WORK TO BE COMPLETED:
Search the entries for the word "itchy". Copy every line where it turns up.

[Page-level text extractions]
☆ ☆ ☆ ☆ ☆

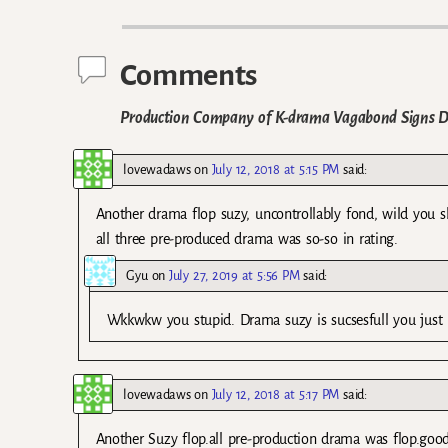
Post navigation
Comments
Production Company of K-drama Vagabond Signs De
lovewadaws
on
July 12, 2018 at 5:15 PM
said:
Another drama flop suzy, uncontrollably fond, wild you
all three pre-produced drama was so-so in rating.
Gyu
on
July 27, 2019 at 5:56 PM
said:
Wkkwkw you stupid. Drama suzy is sucsesfull you just 
lovewadaws
on
July 12, 2018 at 5:17 PM
said:
Another Suzy flop.all pre-production drama was flop.good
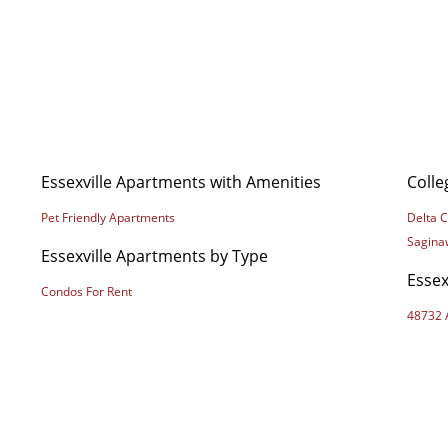
Essexville Apartments with Amenities
Colle
Pet Friendly Apartments
Delta C
Saginaw
Essexville Apartments by Type
Essex
Condos For Rent
48732 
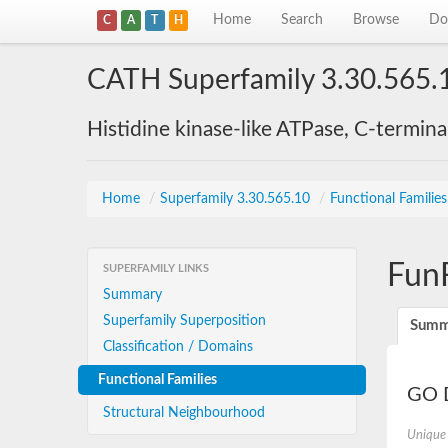
Home
Search
Browse
Do
C
A
T
H
CATH Superfamily 3.30.565.
Histidine kinase-like ATPase, C-termin
Home
/
Superfamily 3.30.565.10
/
Functional Familie
Fun
SUPERFAMILY LINKS
Summary
Superfamily Superposition
Summ
Classification / Domains
Functional Families
GO D
Structural Neighbourhood
Unique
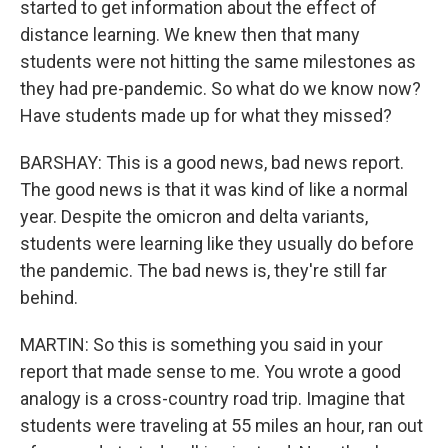
started to get information about the effect of
distance learning. We knew then that many
students were not hitting the same milestones as
they had pre-pandemic. So what do we know now?
Have students made up for what they missed?
BARSHAY: This is a good news, bad news report.
The good news is that it was kind of like a normal
year. Despite the omicron and delta variants,
students were learning like they usually do before
the pandemic. The bad news is, they're still far
behind.
MARTIN: So this is something you said in your
report that made sense to me. You wrote a good
analogy is a cross-country road trip. Imagine that
students were traveling at 55 miles an hour, ran out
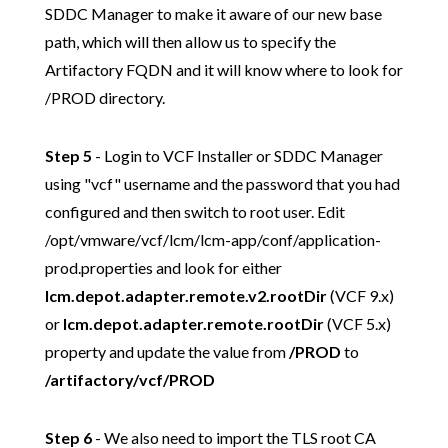
SDDC Manager to make it aware of our new base
path, which will then allow us to specify the
Artifactory FQDN and it will know where to look for
/PROD directory.
Step 5
- Login to VCF Installer or SDDC Manager
using "vcf" username and the password that you had
configured and then switch to root user. Edit
/opt/vmware/vcf/lcm/lcm-app/conf/application-
prod.properties and look for either
lcm.depot.adapter.remote.v2.rootDir
(VCF 9.x)
or
lcm.depot.adapter.remote.rootDir
(VCF 5.x)
property and update the value from
/PROD
to
/artifactory/vcf/PROD
Step 6
- We also need to import the TLS root CA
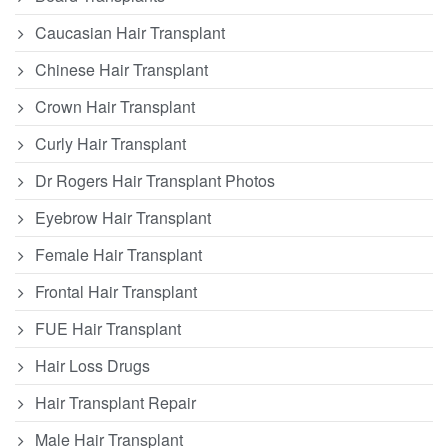
Caucasian Hair Transplant
Chinese Hair Transplant
Crown Hair Transplant
Curly Hair Transplant
Dr Rogers Hair Transplant Photos
Eyebrow Hair Transplant
Female Hair Transplant
Frontal Hair Transplant
FUE Hair Transplant
Hair Loss Drugs
Hair Transplant Repair
Male Hair Transplant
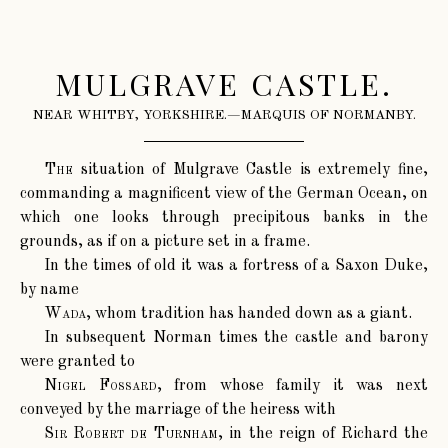
MULGRAVE CASTLE.
NEAR WHITBY, YORKSHIRE.—MARQUIS OF NORMANBY.
The
situation of Mulgrave Castle is extremely fine,
commanding a magnificent view of the German Ocean, on
which one looks through precipitous banks in the
grounds, as if on a picture set in a frame.
In the times of old it was a fortress of a Saxon Duke,
by name
Wada
, whom tradition has handed down as a giant.
In subsequent Norman times the castle and barony
were granted to
Nigel Fossard
, from whose family it was next
conveyed by the marriage of the heiress with
Sir Robert de Turnham
, in the reign of Richard the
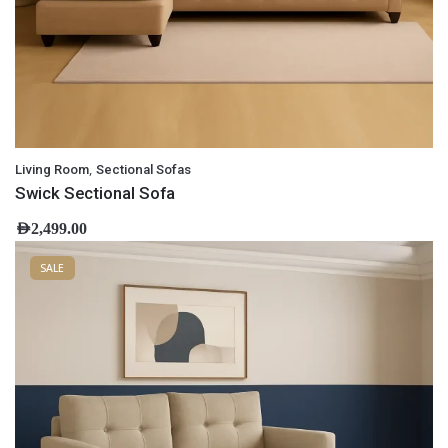
,
Living Room
Sectional Sofas
Swick Sectional Sofa
AED
2,499.00
SALE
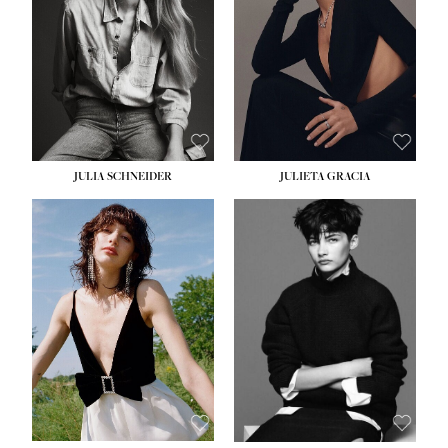
WAIST:
24''
HIPS:
34''
DRESS:
2-4
SHOE:
7½
HAIR:
LIGHT BROWN
EYES:
HAZEL
JULIA SCHNEIDER
JULIETA GRACIA
HEIGHT:
5' 10''
HEIGHT:
5' 10''
BUST:
32''
BUST:
32''
WAIST:
24''
WAIST:
25½''
HIPS:
34''
HIPS:
35½''
SHOE:
8
SHOE:
8½
HAIR:
BROWN
HAIR:
BLACK
EYES:
HAZEL
EYES:
BLUE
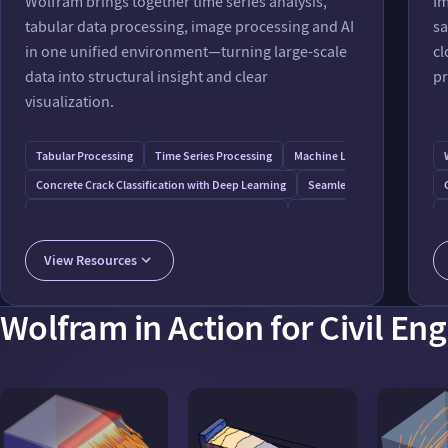
Wolfram brings together time series analysis,
Im
tabular data processing, image processing and AI
sa
in one unified environment—turning large-scale
cl
data into structural insight and clear
pr
visualization.
Tabular Processing
Time Series Processing
Machine Learning
Concrete Crack Classification with Deep Learning
Seamless Connection to Ex
Sensor Data Analysis for Smart Building System
Elevation Drainage Networks
Image Processing for Continuous Monitoring of Cracks in Civil Construction
View Resources
Wolfram in Action for Civil En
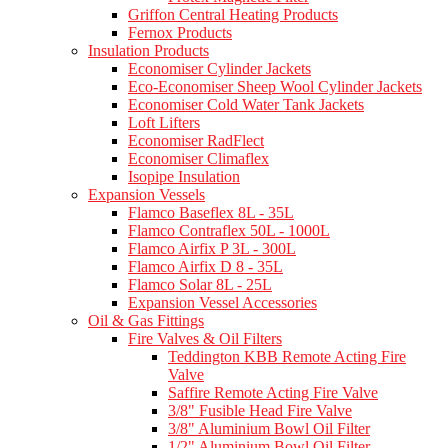
Griffon Central Heating Products
Fernox Products
Insulation Products
Economiser Cylinder Jackets
Eco-Economiser Sheep Wool Cylinder Jackets
Economiser Cold Water Tank Jackets
Loft Lifters
Economiser RadFlect
Economiser Climaflex
Isopipe Insulation
Expansion Vessels
Flamco Baseflex 8L - 35L
Flamco Contraflex 50L - 1000L
Flamco Airfix P 3L - 300L
Flamco Airfix D 8 - 35L
Flamco Solar 8L - 25L
Expansion Vessel Accessories
Oil & Gas Fittings
Fire Valves & Oil Filters
Teddington KBB Remote Acting Fire
Valve
Saffire Remote Acting Fire Valve
3/8" Fusible Head Fire Valve
3/8" Aluminium Bowl Oil Filter
1/2" Aluminium Bowl Oil Filter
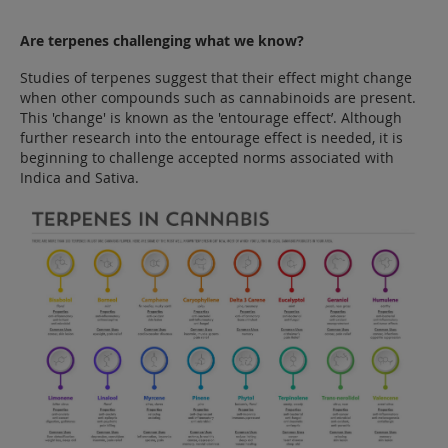
Are terpenes challenging what we know?
Studies of terpenes suggest that their effect might change
when other compounds such as cannabinoids are present.
This 'change' is known as the 'entourage effect’. Although
further research into the entourage effect is needed, it is
beginning to challenge accepted norms associated with
Indica and Sativa.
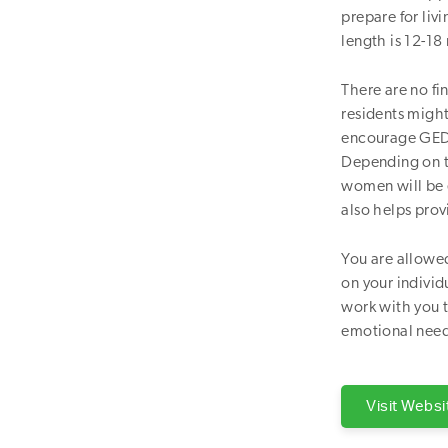
prepare for liv
length is 12-18
There are no fi
residents migh
encourage GED c
Depending on t
women will be 
also helps prov
You are allowed
on your individ
work with you t
emotional need
Visit Websi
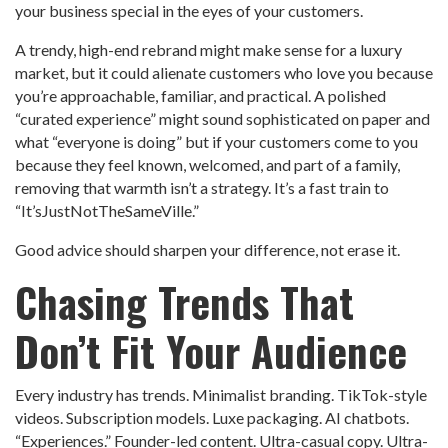
your business special in the eyes of your customers.
A trendy, high-end rebrand might make sense for a luxury
market, but it could alienate customers who love you because
you’re approachable, familiar, and practical. A polished
“curated experience” might sound sophisticated on paper and
what “everyone is doing” but if your customers come to you
because they feel known, welcomed, and part of a family,
removing that warmth isn’t a strategy. It’s a fast train to
“It’sJustNotTheSameVille.”
Good advice should sharpen your difference, not erase it.
Chasing Trends That
Don’t Fit Your Audience
Every industry has trends. Minimalist branding. TikTok-style
videos. Subscription models. Luxe packaging. AI chatbots.
“Experiences.” Founder-led content. Ultra-casual copy. Ultra-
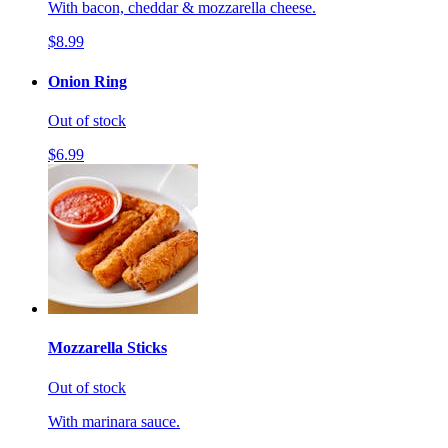
With bacon, cheddar & mozzarella cheese.
$8.99
Onion Ring
Out of stock
$6.99
Mozzarella Sticks
Out of stock
With marinara sauce.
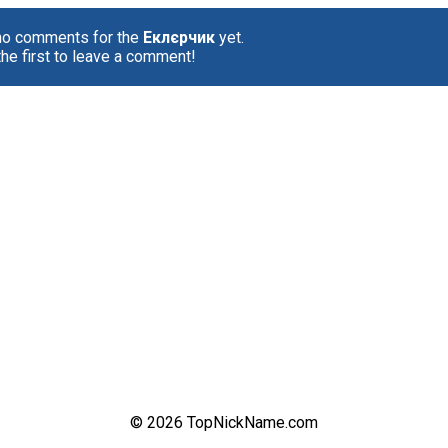
no comments for the
Еклєрчик
yet.
the first to leave a comment!
© 2026 TopNickName.com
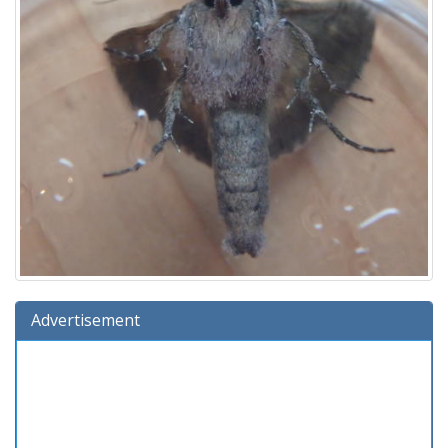
Advertisement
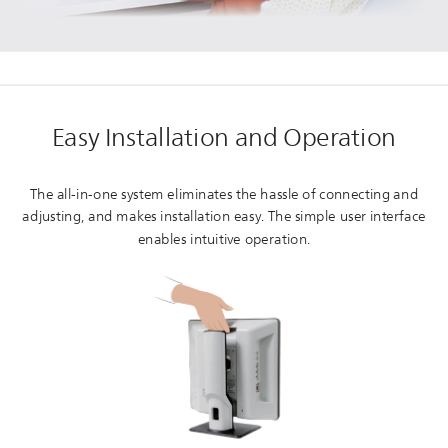
Easy Installation and Operation
The all-in-one system eliminates the hassle of connecting and
adjusting, and makes installation easy. The simple user interface
enables intuitive operation.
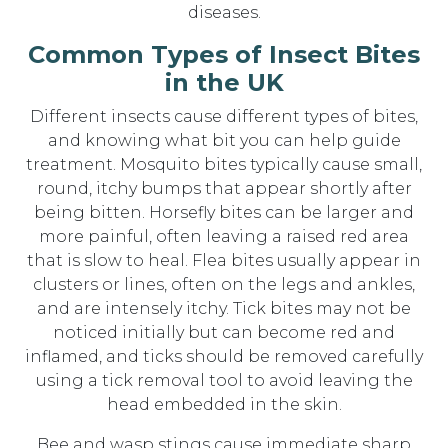
diseases.
Common Types of Insect Bites
in the UK
Different insects cause different types of bites,
and knowing what bit you can help guide
treatment. Mosquito bites typically cause small,
round, itchy bumps that appear shortly after
being bitten. Horsefly bites can be larger and
more painful, often leaving a raised red area
that is slow to heal. Flea bites usually appear in
clusters or lines, often on the legs and ankles,
and are intensely itchy. Tick bites may not be
noticed initially but can become red and
inflamed, and ticks should be removed carefully
using a tick removal tool to avoid leaving the
head embedded in the skin.
Bee and wasp stings cause immediate sharp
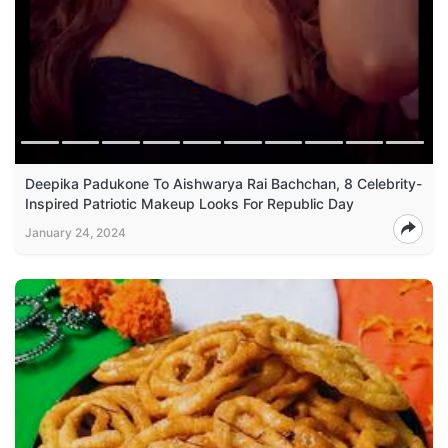
Deepika Padukone To Aishwarya Rai Bachchan, 8 Celebrity-
Inspired Patriotic Makeup Looks For Republic Day
January 24, 2024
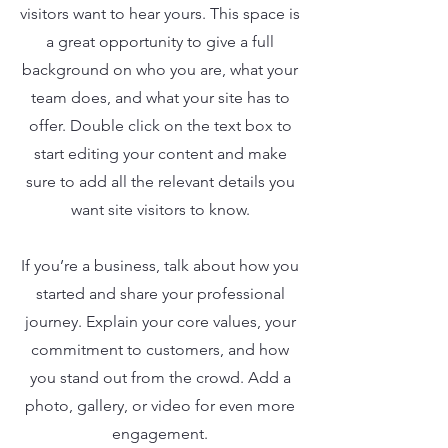
visitors want to hear yours. This space is
a great opportunity to give a full
background on who you are, what your
team does, and what your site has to
offer. Double click on the text box to
start editing your content and make
sure to add all the relevant details you
want site visitors to know.
If you’re a business, talk about how you
started and share your professional
journey. Explain your core values, your
commitment to customers, and how
you stand out from the crowd. Add a
photo, gallery, or video for even more
engagement.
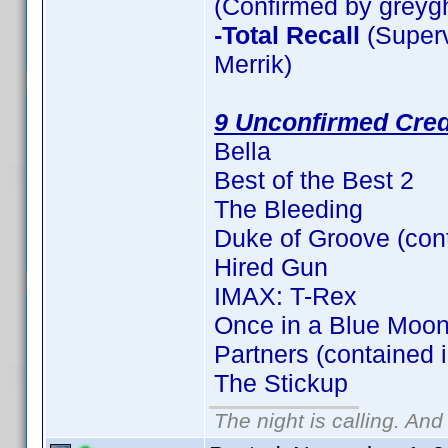
(Confirmed by greyg
-Total Recall
(Superv
Merrik)
9 Unconfirmed Cred
Bella
Best of the Best 2
The Bleeding
Duke of Groove (con
Hired Gun
IMAX: T-Rex
Once in a Blue Moon
Partners (contained 
The Stickup
The night is calling. And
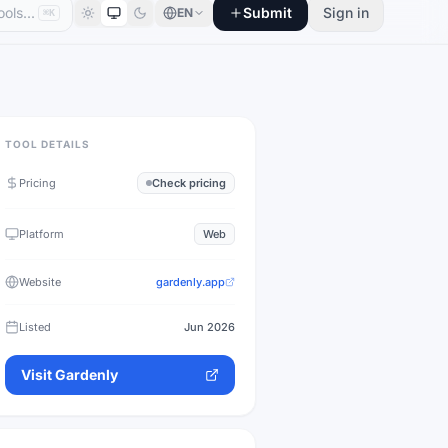
Submit
Sign in
EN
⌘K
TOOL DETAILS
Pricing
Check pricing
Platform
Web
Website
gardenly.app
Listed
Jun 2026
Visit
Gardenly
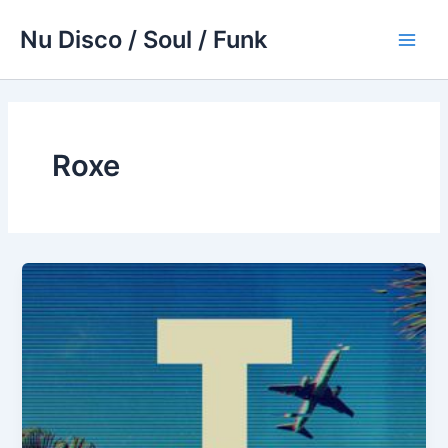
Skip
Nu Disco / Soul / Funk
to
Main
content
Men
Roxe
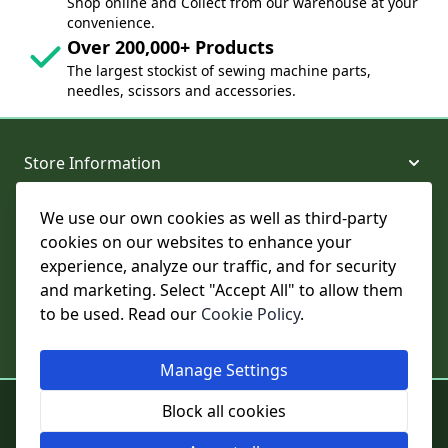
Shop online and Collect from our warehouse at your
convenience.
Over 200,000+ Products
The largest stockist of sewing machine parts,
needles, scissors and accessories.
Store Information
We use our own cookies as well as third-party
About and Support
cookies on our websites to enhance your
experience, analyze our traffic, and for security
Legal
and marketing. Select "Accept All" to allow them
to be used. Read our
Cookie Policy
.
Subscribe to Our Newsletter
Manage Settings
© College Sewing Machine Parts Ltd. All rights reserved.
Block all cookies
Registered in England and Wales - Company Reg No: 02124853 | VAT
No: GB 457 4822 23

☆ ☆ ☆ ☆ ☆

EXPECTED OUTPUT:
round, itchy bumps that appear shortly after
and are intensely itchy. Tick bites may not be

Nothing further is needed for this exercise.